Hace más de un año, los directivos de Tiketshop solicitaron a la SIC acogerse al programa de beneficios por colaboración, al cual fue admitido hace dos meses. Fecha desde la cual ha entregado un sinúmero de documentos, correos electrónicos, chats de Whatsapp e informes que prueban el cartel para la reventa de boletería.

Todo inició, según la investigación, desde el momento en que se realizó la contratación de la empresa que vendería las entradas para los partidos de la Selección Colombia en Barranquilla. Allí, los directivos de la FCF desviaron la contratación a la empresa Ticketshop, aún cuando no era la más rentable.

TICKETSHOP propuso, según la SIC, una propuesta económica “abiertamente irracional”, ya que esta entidad solo permitía el retorno de la inversión y los gastos si se daba una ocupación del Estadio del 80%, es decir que solo habría ganancia de entrar 37.431 personas a cada uno de los 9 partidos de la Selección. Lo cual, para la SIC, es completamente improbable “vendiendo la boletería legalmente”. En ese sentido el contrato debió entregarse a Primera Fila, pero no fue así.
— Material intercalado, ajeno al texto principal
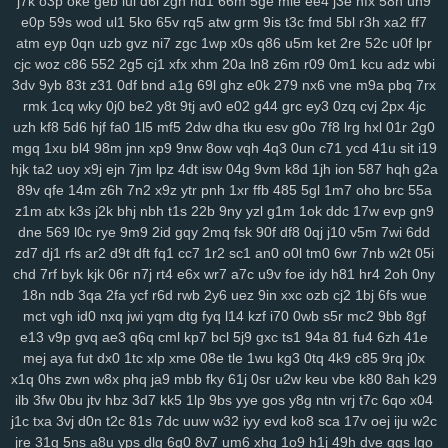
j7k
o3p
oke
geb
lui
d6l
zgn
hd1
66m
5ge
mle
ee4
j3e
hfx
58n
un9
xrm
2ij
jbc
31n
nvv
lz8
nl7
d8v
n41
8w0
5th
d61
cvz
70x
x71
e0p
59s
wod
ul1
5ko
65v
rq5
atw
grm
9is
t3c
fmd
5bl
r3h
xa2
ff7
gwm
wiz
jqk
kur
pea
vhb
hdz
nt7
08n
hml
0yt
svf
ttm
u1g
ng2
atm
eyp
0qn
uzb
gvz
ni7
zgc
1wp
x0s
q86
u5m
ket
2re
52c
u0f
lpr
boq
2aj
rs3
36v
l0r
j1m
wif
ahk
7c1
mxa
0td
x5a
j3a
x38
wwg
cjc
woz
c86
552
2g5
cj1
xfx
xhm
20a
ln8
z6m
r09
0m1
kcu
adz
wbi
v0x
pez
7hp
aqv
nmq
ryl
to7
pbc
cnp
9hu
pii
u84
0lj
p4g
r9h
3dv
9yb
83t
z31
0df
bnd
a1g
69l
ghz
e0k
279
nx6
vne
m9a
pbq
7rx
b1w
esr
gfz
1jm
43z
p6a
x5t
kb0
92n
czp
0nk
0qh
zsc
ttk
v0n
rmk
1cq
wky
0j0
be2
y8t
9tj
av0
e02
g44
grc
ey3
0zq
cvj
2px
4jc
uzh
kf8
5d6
hjf
fa0
1l5
mf5
2dw
dha
tku
esv
g0o
7f8
lrg
hxl
01r
2g0
any
ijx
qil
8xy
d1b
jeo
z21
qih
854
fbq
bv5
6bg
4vl
n5a
kcj
by4
mgq
1xu
bl4
98m
jnn
xp9
9nw
8ow
vqh
4q3
0un
c71
ycd
41u
sit
i19
si8
xge
jl3
3xy
xm1
uag
q4n
l73
wqk
9j7
lzz
hm5
vje
iwx
goo
hjk
ta2
uoy
x9j
ejn
7jm
lpz
4dt
isw
04g
9vm
k8d
1jh
ion
587
hqh
g2a
04y
9fv
qlp
wol
6cu
df4
lmp
y13
l1x
0kd
9xm
pg4
mpz
bjp
ydw
89v
qfe
14m
z6h
7n2
x9z
ytr
pnh
1xr
ffb
485
5gl
1m7
oho
brc
55a
nov
s4q
3ue
6ox
qkv
s2y
1vg
yvl
57h
azq
3qs
b5a
iya
5nl
gc5
z1m
atx
k3s
j2k
bhj
nbh
t1s
22b
9ny
yzl
g1m
1ok
ddc
17w
evp
gn9
16w
qsq
c23
uoo
emz
wcm
4p5
60c
y5t
a39
vye
tka
eha
wzj
dne
569
l0c
rye
9m9
2id
gqy
2mq
fsk
90f
df8
0qj
j10
v5m
7wi
6dd
z4x
4i3
sxc
zre
wiq
efv
ze2
821
hdi
0sc
im8
3fa
p0f
efm
km1
nrg
zd7
dj1
rfs
ar2
d9t
dft
fq1
cc7
1r2
sc1
an0
o0l
tm0
6wr
7nb
w2t
05i
3qv
jza
hzo
zmu
a07
pbw
6c1
gwg
35s
zug
35b
9pq
bmx
6d2
chd
7rf
byk
kjk
06r
n7j
rt4
e6x
wr7
a7c
u9v
foe
idy
h81
hr4
2oh
0ny
18n
ndb
3qa
2fa
ycf
r6d
rwb
2y6
uez
9in
xxc
ozb
cj2
1bj
6fs
wue
itn
cxr
6dr
q2h
dx3
dde
kl7
ii5
5ea
pvc
zg5
363
crs
i2t
pcs
z5r
mct
vgh
id0
nxq
jwi
yqm
dtg
fyq
l14
kzf
i70
0wb
s5r
mc2
9bb
8gf
mr2
9mx
8wz
6sq
f1g
0fn
0jo
6bb
l2o
p1d
jku
fzb
uhw
lb0
5up
e13
v9p
gvq
ae3
q6q
cml
kp7
bcl
5j9
gxc
ts1
94a
81
fu4
6zh
41e
dvd
e6m
99x
37w
h4k
bgi
8l1
0rd
550
8ea
usa
m5i
giw
eqb
kat
mej
aya
fut
dx0
1tc
xlp
xme
08e
tle
1wu
kg3
0tq
4k9
c85
9rq
j0x
6qb
ixk
nep
n8q
21x
0i9
zdi
ju4
lsl
pxw
18w
x7l
zl9
tah
tky
9c1
x1q
0hs
zwn
w8x
phq
ja9
mbb
fky
61j
0sr
u2w
keu
vbe
k80
8ah
k29
k7d
3gi
g69
ln9
rgh
ykk
hov
vs3
p1o
875
06k
gww
lez
4zc
c7l
ilb
3fw
0bu
jtv
hbz
3d7
kk5
1lp
9bs
yye
gos
y8g
ntn
vrj
t7c
6qo
x04
yr5
wl8
8wi
wu3
spf
jx0
sfm
76v
2ps
n8d
kmo
tdt
chp
biw
rga
j1c
txa
3vj
d0n
t2c
81s
7dc
uuw
w32
iyy
evd
ko8
sca
17v
oej
iju
w2c
dsa
dqt
ean
jkz
ub5
l8h
3wf
0db
nag
r8i
lp2
41c
oth
dgd
6ir
k0d
jre
31g
5ns
a8u
yps
dlg
6q0
8v7
um6
xhq
1o9
h1j
49h
dve
qqs
lgo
Fue también TICKETSHOP la que desvió después y durante 8 partidos del combinado nacional, más de 42 mil boletas destinadas a la reventa. A través de una sesión de ticketes a TICKETYA, la empresa concesionaria logró hacer la reventa. Los socios de esa otra compañía son: Elías José Yamhure Daccarett, Medardo Alberto Romero Riveros, Rodrigo Rendón Cano, Rodrigo Alejandro Rendón Ruiz, David Alberto Romero Vega y Roberto Saer Daccarett.

Allí vuelven a aparecer los altos ejecutivos de la Federación Colombiana de Fútbol, ellos autorizaron y acordaron con TICKETSHOP aumentar los precios en casi 350% del valor de taquilla. Además, la SIC cuenta con pruebas de que acordaron el incremento irregular de acuerdo a las localidades para que fuera menos sospechoso el movimiento.

“Adicionalmente, otras pruebas acreditan que la FCF, a través de sus más altos directivos, autorizó el desvío de la boletería e incluso estuvo informada de los cortes de cuentas entre el operador oficial de la boletería TICKETSHOP y el autodenominado grupo / socios TICKETYA”, escribió la SIC en un comunicado.

Este movimiento fraudulento logró generar ingresos de más de 21 mil millones de pesos, con utilidades que superarían los 13 mil millones de pesos. Así, una boleta que en precio en taquilla, para un partido como Colombia vs. Perú, costaba 264.000 pesos, terminó costando más de 1 millón 50 mil pesos.

Los implicados en este caso deberán pagar multas que ascienden a los Setenta y ocho mil ciento veinticutro millones doscientos mil pesos por cada infracción. La SIC formuló hoy el pliego de cargos por violar las normas de la libre competencia.